United States v. Jones, 73 M.J. 357, 361 (C.A.A.F. 2014) (CAAFlog case page). The second part of this test – whether the questioner interrogates or requests any statement – was at issue in Jones and is also at issue in Ramos. CAAF’s opinion in Jones affirmed that:
Under Article 31(b)’s second requirement, rights warnings are required if the person conducting the questioning is participating in an official law enforcement or disciplinary investigation or inquiry . . . [which] “is determined by assessing all the facts and circumstances at the time of the interview to determine whether the military questioner was acting or could reasonably be considered to be acting in an official law-enforcement or disciplinary capacity.
Jones, 73 M.J. at 361 (marks and citations omitted). Before Jones CAAF also (sometimes) considered whether the person questioned subjectively perceived that the inquiry involved more than a casual conversation, but that inquiry was abandoned by Jones.

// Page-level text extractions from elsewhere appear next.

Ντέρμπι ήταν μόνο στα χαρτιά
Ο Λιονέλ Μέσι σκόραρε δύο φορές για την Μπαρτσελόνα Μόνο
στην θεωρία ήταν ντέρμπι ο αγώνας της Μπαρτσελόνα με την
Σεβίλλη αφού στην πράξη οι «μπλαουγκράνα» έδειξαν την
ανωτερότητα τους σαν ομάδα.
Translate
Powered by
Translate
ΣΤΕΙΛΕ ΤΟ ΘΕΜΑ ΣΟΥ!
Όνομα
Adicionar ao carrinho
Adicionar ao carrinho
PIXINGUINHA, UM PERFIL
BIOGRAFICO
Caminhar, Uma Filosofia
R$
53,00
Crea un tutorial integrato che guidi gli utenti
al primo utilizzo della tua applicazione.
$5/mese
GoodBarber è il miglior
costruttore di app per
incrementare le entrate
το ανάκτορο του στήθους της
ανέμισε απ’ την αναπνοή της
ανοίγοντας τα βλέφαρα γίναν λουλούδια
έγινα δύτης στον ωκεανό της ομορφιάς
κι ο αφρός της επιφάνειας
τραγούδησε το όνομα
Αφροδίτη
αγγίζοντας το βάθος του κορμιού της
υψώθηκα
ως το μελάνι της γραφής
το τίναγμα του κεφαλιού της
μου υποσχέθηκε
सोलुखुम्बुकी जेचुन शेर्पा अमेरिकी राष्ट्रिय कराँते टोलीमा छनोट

Ramos’ argument is simple: the CGIS agent who questioned Ramos suspected him of an offense. Accordingly, the agent was required to give a warning.
Ramos made this argument at trial (in a motion to suppress), however the military judge rejected it on the basis that the agent “was not conducting a law enforcement or disciplinary inquiry” when he questioned Ramos. App. Br. at 9. The Coast Guard CCA affirmed, concluding that the agent’s questions “were focused on identifying and mitigating a threat.” Ramos, __ M.J. __, __, No. 1418, slip op. at 4.

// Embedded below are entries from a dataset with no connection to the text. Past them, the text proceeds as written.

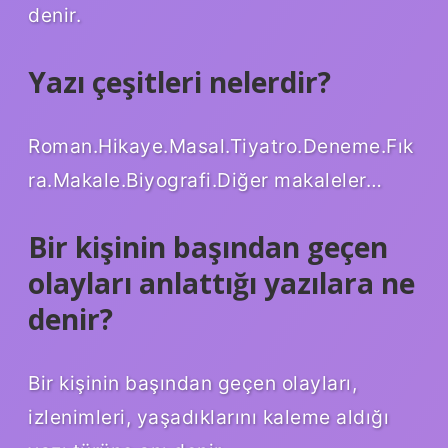
denir.
Yazı çeşitleri nelerdir?
Roman.Hikaye.Masal.Tiyatro.Deneme.Fık
ra.Makale.Biyografi.Diğer makaleler…
Bir kişinin başından geçen
olayları anlattığı yazılara ne
denir?
Bir kişinin başından geçen olayları,
izlenimleri, yaşadıklarını kaleme aldığı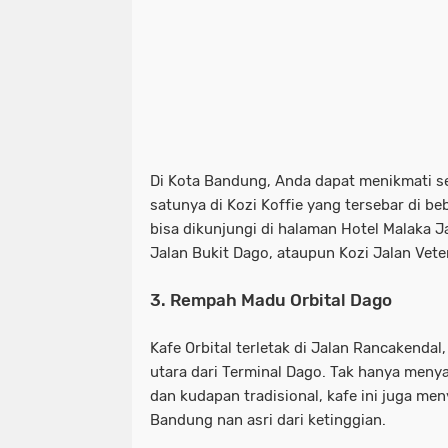
Di Kota Bandung, Anda dapat menikmati 
satunya di Kozi Koffie yang tersebar di bebe
bisa dikunjungi di halaman Hotel Malaka J
Jalan Bukit Dago, ataupun Kozi Jalan Vete
3. Rempah Madu Orbital Dago
Kafe Orbital terletak di Jalan Rancakendal,
utara dari Terminal Dago. Tak hanya men
dan kudapan tradisional, kafe ini juga 
Bandung nan asri dari ketinggian.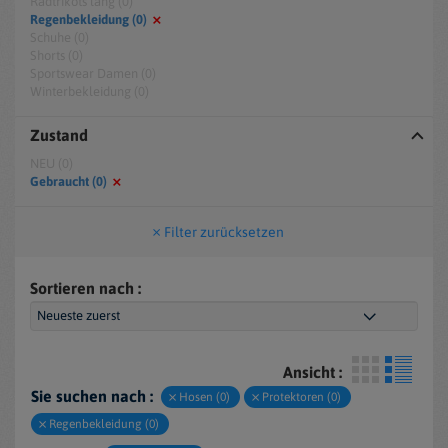
Radtrikots lang (0)
Regenbekleidung (0)
Schuhe (0)
Shorts (0)
Sportswear Damen (0)
Winterbekleidung (0)
Zustand
NEU (0)
Gebraucht (0)
Filter zurücksetzen
Sortieren nach :
Ansicht :
Sie suchen nach :
Hosen (0)
Protektoren (0)
Regenbekleidung (0)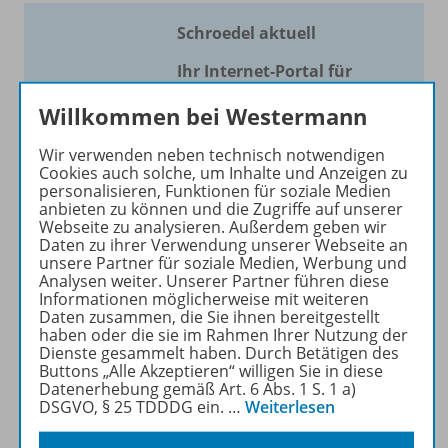
Schroedel aktuell
Ihr Internet-Portal für
aktuellen Unterricht!
Willkommen bei Westermann
Mit Schroedel aktuell bieten
Wir verwenden neben technisch notwendigen
wir Ihnen einen Service, um
Cookies auch solche, um Inhalte und Anzeigen zu
Ihren Unterricht aktuell und
personalisieren, Funktionen für soziale Medien
einfach zu gestalten. Jede
anbieten zu können und die Zugriffe auf unserer
Webseite zu analysieren. Außerdem geben wir
Woche drei bis vier
Daten zu ihrer Verwendung unserer Webseite an
Neuerscheinungen mit
unsere Partner für soziale Medien, Werbung und
großem Online Archiv.
Analysen weiter. Unserer Partner führen diese
Informationen möglicherweise mit weiteren
Daten zusammen, die Sie ihnen bereitgestellt
Mehr erfahren
haben oder die sie im Rahmen Ihrer Nutzung der
Dienste gesammelt haben. Durch Betätigen des
Buttons „Alle Akzeptieren“ willigen Sie in diese
Datenerhebung gemäß Art. 6 Abs. 1 S. 1 a)
DSGVO, § 25 TDDDG ein.
…
Weiterlesen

The Coast Guard Appellate Government Division advances the same reasoning adopted by the military judge and the CCA:
Here, Appellant’s interview with CGIS focused on the non-law-enforcement, non-disciplinary issue of force protection. That morning, Appellant approached his chain of command for help, stating that he and his wife were being threatened by a business partner, and disclosed that the nature of the business was growing marijuana, a legal enterprise under Washington state law. J.A. at 33-35. His chain of command then contacted CGIS for assistance. Id. at 43. When the CGIS agents met with Appellant, they were confronted with a situation where a command asked CGIS to assess the potential risks to a member of their command arising out of a marijuana-growing business, which is hardly a typical request for a threat assessment.

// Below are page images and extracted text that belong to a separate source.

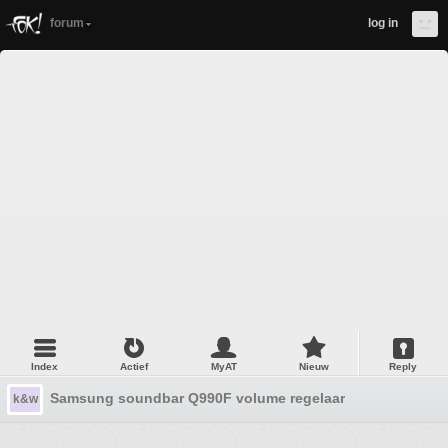
forum
log in
Index
Actief
MyAT
Nieuw
Reply
Samsung soundbar Q990F volume regelaar
k&w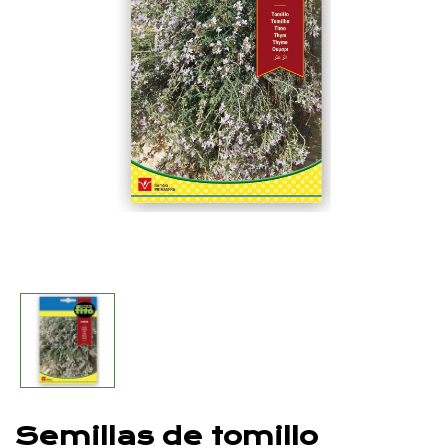
Semillas de tomillo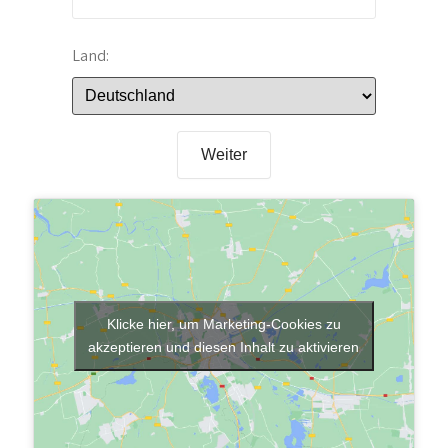
Land:
Weiter
Klicke hier, um Marketing-Cookies zu
akzeptieren und diesen Inhalt zu aktivieren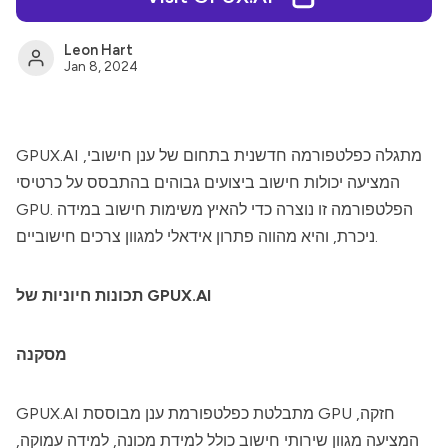
Leon Hart
Jan 8, 2024
מתגלה כפלטפורמה חדשנית בתחום של ענן חישובי,
GPUX.AI
המציעה יכולות חישוב ביצועים גבוהים בהתבסס על כרטיסי
GPU. הפלטפורמה זו נוצרה כדי להאיץ משימות חישוב במידה
ניכרת, והיא מהווה פתרון אידאלי למגוון צרכים חישוביים.
תכונות חיוניות של GPUX.AI
מסקנה
מתבלטת כפלטפורמת ענן מבוססת GPU חזקה,
GPUX.AI
המציעה מגוון שירותי חישוב כולל למידת מכונה, למידה עמוקה,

Gov’t. Div. Br. at 10-11 (emphasis added). The Division’s argument seems to hinge on the production of marijuana being legal under Washington state law; a flawed view of the law (and likely an irrelevant factor when evaluating a case under the UCMJ). For instance, the Division’s brief suggests that:
Appellant’s argument, which would essentially require CGIS agents to give an Article 31(b) advisement in all of their interactions with members of the armed forces, is unworkable and counterproductive. Particularly when dealing with threat assessments, CGIS needs members who believe they have been threatened to speak freely to CGIS about the threat in order to perform threat assessments in their force protection responsibilities. That willingness is hampered if the agents have to give rights warnings before a threatened person speaks to them. And yet, the Government also has an interest in holding those who falsely request help for a purported threat accountable. As an analogy, if a Coast Guard member falsely reported they were threatened with a gun in a parking lot on base, which then prompted a lock down of the base and an extensive search, even though the questioning was originally done without a rights advisement and without the intent of determining if the reported threat were false, it is appropriate for the Government to hold someone who made such a false threat accountable given the consequences that followed from the false report.
Gov’t Div. Br. at 14-15. Ramos, however, wasn’t merely a member who believed himself to have been threatened; he was a non-commissioned officer involved in the unlawful production of controlled substances.